When it comes to patients themselves, the fear and distrust present in the Black community comes from a long and sordid history of mistreatment by the medical establishment. From the development of the speculum in 1840 and the surgeries performed on enslaved women without their consent and without anesthesia, to the decade’s long Tuskegee Study in the mid 1900’s that infected hundreds of men with syphilis, to the taking of cells without consent from a Black woman in 1951 in order to advance science. And if we want to lead ourselves to believe that this is the past and things are better now, one need only look at Serena Williams, who almost died after a C-section because doctors didn’t listen to her as she advocated for the needs of and feelings within her own body.

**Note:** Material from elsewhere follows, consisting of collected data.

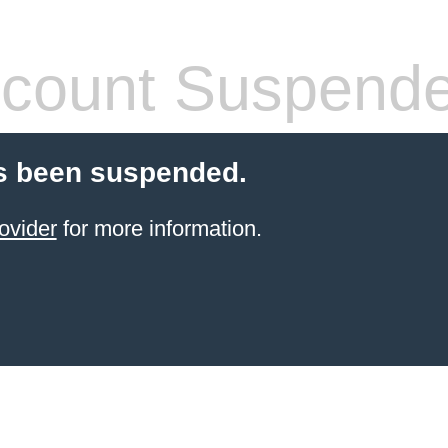
count Suspend
s been suspended.
ovider
for more information.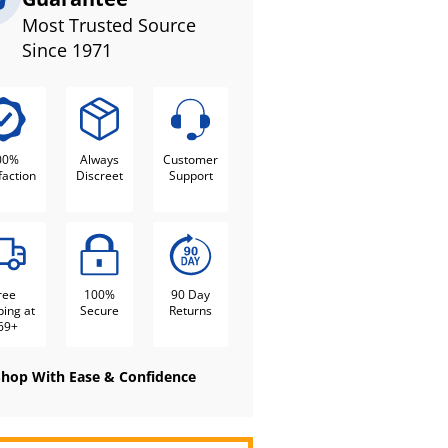
Most Trusted Source
Since 1971
00%
Always
Customer
faction
Discreet
Support
ree
100%
90 Day
ping at
Secure
Returns
69+
Shop With Ease & Confidence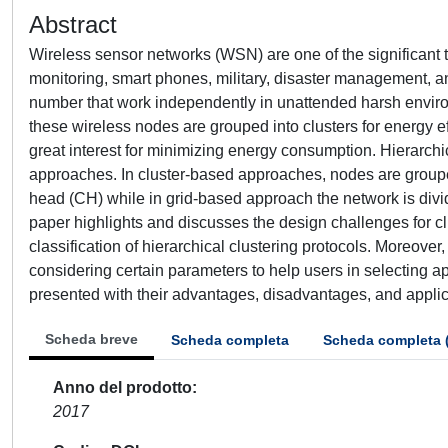
Abstract
Wireless sensor networks (WSN) are one of the significant t
monitoring, smart phones, military, disaster management, a
number that work independently in unattended harsh environ
these wireless nodes are grouped into clusters for energy 
great interest for minimizing energy consumption. Hierarch
approaches. In cluster-based approaches, nodes are grouped
head (CH) while in grid-based approach the network is divid
paper highlights and discusses the design challenges for c
classification of hierarchical clustering protocols. Moreove
considering certain parameters to help users in selecting a
presented with their advantages, disadvantages, and applicab
Scheda breve
Scheda completa
Scheda completa 
Anno del prodotto
2017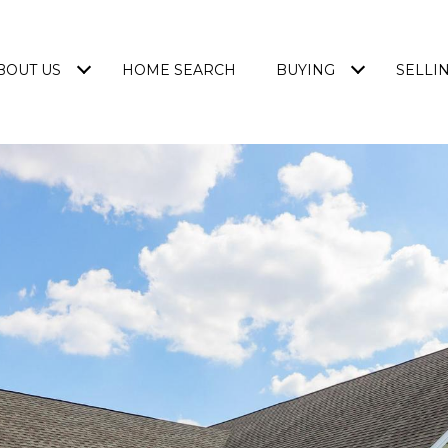
BOUT US
HOME SEARCH
BUYING
SELLI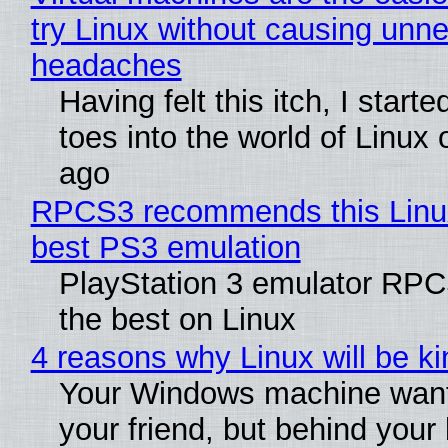
try Linux without causing unn
headaches
Having felt this itch, I start
toes into the world of Linux 
ago
RPCS3 recommends this Linux 
best PS3 emulation
PlayStation 3 emulator RP
the best on Linux
4 reasons why Linux will be ki
Your Windows machine want
your friend, but behind your b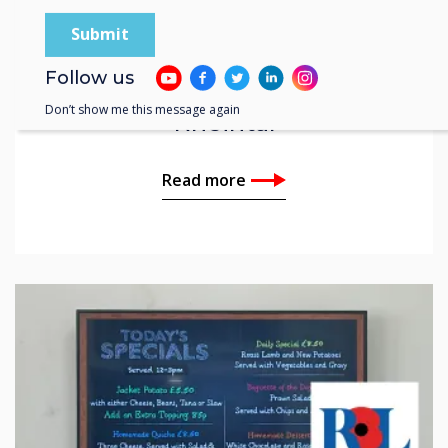
Customer Story | Education
Follow us
ISR The International School
Don’t show me this message again
Rheintal
Read more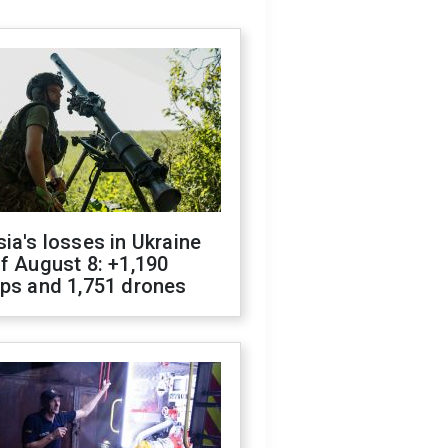
ia's losses in Ukraine
f August 8: +1,190
ops and 1,751 drones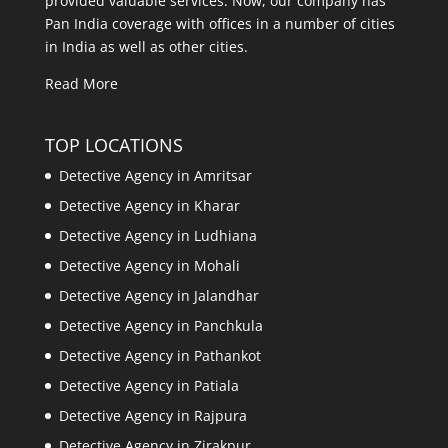
provided valuable services. Now, our company has
Pan India coverage with offices in a number of cities
in India as well as other cities.
Read More
TOP LOCATIONS
Detective Agency in Amritsar
Detective Agency in Kharar
Detective Agency in Ludhiana
Detective Agency in Mohali
Detective Agency in Jalandhar
Detective Agency in Panchkula
Detective Agency in Pathankot
Detective Agency in Patiala
Detective Agency in Rajpura
Detective Agency in Zirakpur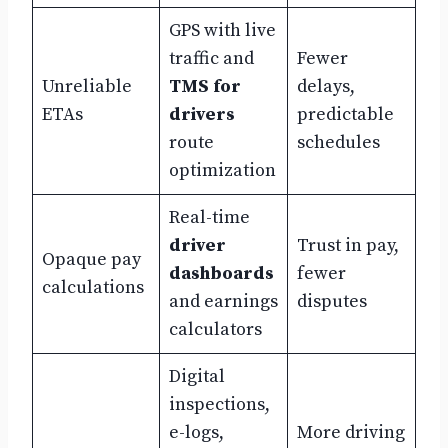
GPS with live
traffic and
Fewer
Unreliable
TMS for
delays,
ETAs
drivers
predictable
route
schedules
optimization
Real-time
driver
Trust in pay,
Opaque pay
dashboards
fewer
calculations
and earnings
disputes
calculators
Digital
inspections,
e-logs,
More driving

Righting the wrongs of racial inequity in healthcare
Dr. Khabele spoke of several ways to address these inequities. We must listen to Black women and believe their stories and their pain. We need to train more Black doctors, nurses and healthcare workers in order to better reflect the patient population. Only 32% of oncologists are women, and only 2.3% of practicing oncologists are Black. Only 7.8% of nurses are Black. And we have to do a lot more work at building trust within the communities we intend to serve, which begins with the recognition that both doctor and patient have expertise: doctors may have medical knowledge, but patients have self-knowledge of their own lived experience. And this needs to be heard.
Addressing these issues, Dr. Khabele says, is critical from a moral and economic standpoint. And in doing so, it will lead to better care for all of us.